Efficient memory management is one of the most critical aspects of modern programming languages and runtime environments. Garbage Collection (GC) ensures that unused memory is reclaimed automatically, freeing developers from manual memory management while preventing memory leaks and dangling pointers. In this post, we’ll explore common GC algorithms, their trade-offs, and how they appear in practice.


Stop-the-World & Safepoints

Before diving into specific algorithms, it’s important to understand how garbage collection interacts with a running program.

  • Stop-the-World (STW): During a GC cycle, the program (mutator) must pause so that the collector can safely examine and manipulate memory.
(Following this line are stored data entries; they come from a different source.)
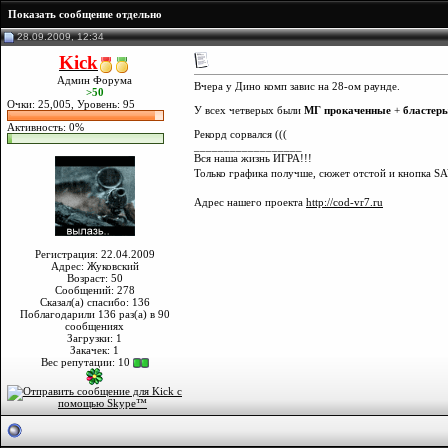
Показать сообщение отдельно
28.09.2009, 12:34
Kick
Админ Форума
Вчера у Дино комп завис на 28-ом раунде.
>50
Очки: 25,005, Уровень: 95
У всех четверых были
МГ прокаченные
+
бластер
Активность: 0%
Рекорд сорвался (((
__________________
Вся наша жизнь ИГРА!!!
Только графика получше, сюжет отстой и кнопка SA
Адрес нашего проекта
http://cod-vr7.ru
Регистрация: 22.04.2009
Адрес: Жуковский
Возраст: 50
Сообщений: 278
Сказал(а) спасибо: 136
Поблагодарили 136 раз(а) в 90
сообщениях
Загрузки: 1
Закачек: 1
Вес репутации:
10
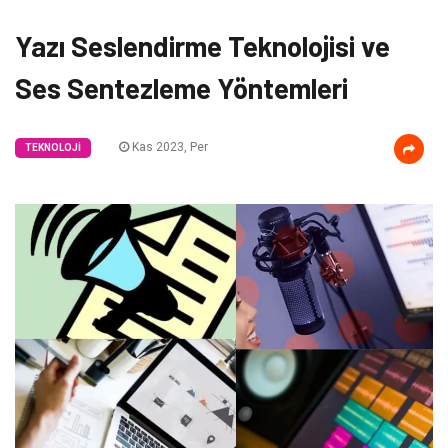
Yazı Seslendirme Teknolojisi ve
Ses Sentezleme Yöntemleri
Kas 2023, Per
TEKNOLOJI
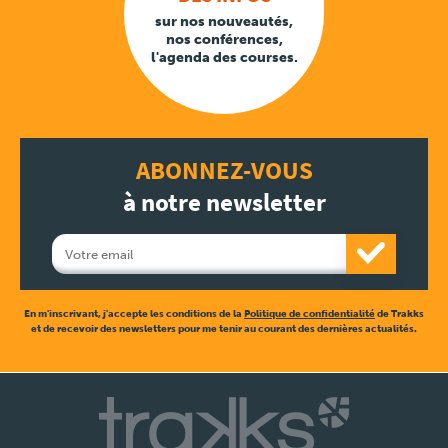
sur nos nouveautés,
nos conférences,
l'agenda des courses.
ABONNEZ-VOUS
à notre newsletter
En m'inscrivant, j'accepte les conditions de la
Politique de confidentialité
de Trakks
et de recevoir des newsletters pour me tenir au courant des dernières actualités.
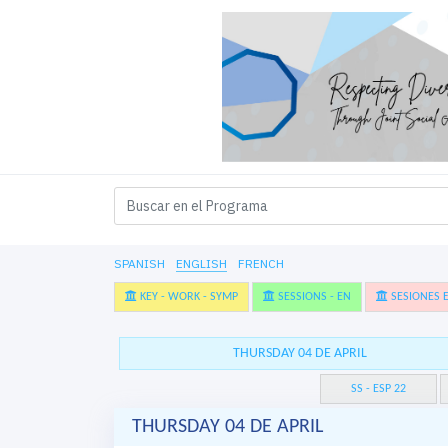
SPANISH
ENGLISH
FRENCH
KEY - WORK - SYMP
SESSIONS - EN
SESIONES E
THURSDAY 04 DE APRIL
SS - ESP 22
THURSDAY 04 DE APRIL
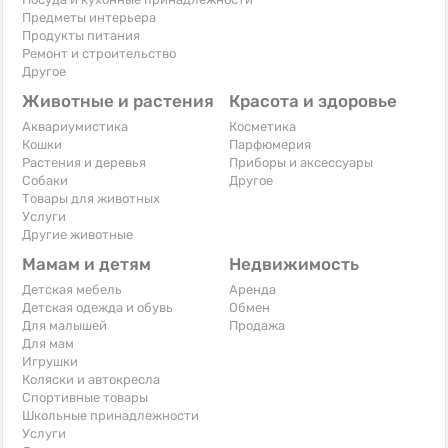
Предметы интерьера
Продукты питания
Ремонт и строительство
Другое
Животные и растения
Красота и здоровье
Аквариумистика
Косметика
Кошки
Парфюмерия
Растения и деревья
Приборы и аксессуары
Собаки
Другое
Товары для животных
Услуги
Другие животные
Мамам и детям
Недвижимость
Детская мебель
Аренда
Детская одежда и обувь
Обмен
Для малышей
Продажа
Для мам
Игрушки
Коляски и автокресла
Спортивные товары
Школьные принадлежности
Услуги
This is called a stop-the-world event.
  • Safepoints: A safepoint is a well-defined location in the program execution where all threads can be paused without risk of inconsistent state. The collector waits until all active threads reach a safepoint before starting collection.

👉 Interview Tip: Expect questions like: “Why does GC require a stop-the-world pause?” Answer: Because object graphs must be scanned in a consistent state; otherwise, mutator threads may change object references mid-collection.


Mark-and-Sweep

This is the classic garbage collection algorithm.

  1. Mark phase: Traverse the object graph starting from root references (stack variables, global variables, registers). Mark all reachable objects.
  2. Sweep phase: Linearly scan the heap, reclaiming memory from unmarked (unreachable) objects.

Pros:

  • Simple to implement.
  • Works well when fragmentation isn’t severe.

Cons:

  • Leaves fragmentation in memory.
  • Requires full heap scan → potentially long pauses.

Copying Collection

Instead of sweeping, this algorithm divides the heap into two regions: from-space and to-space.

  1. Active objects are copied from the from-space into to-space.
  2. The roles of the spaces are swapped.

Pros:

  • Compacts memory automatically (no fragmentation).
  • Allocation is fast (just bump a pointer).

Cons:

  • Requires double the memory space.
  • Copying cost can be high if many live objects exist.

Mark-Compact

This is a hybrid between mark-and-sweep and copying.

  1. Mark live objects (like mark-and-sweep).
  2. Instead of sweeping, compact them by sliding live objects together and updating references.

Pros:

  • Avoids fragmentation.
  • Doesn’t require double memory like copying collectors.

Cons:

  • Compaction phase is expensive (updating all references).
  • Still stop-the-world.

Generational Garbage Collection

Most modern garbage collectors are generational.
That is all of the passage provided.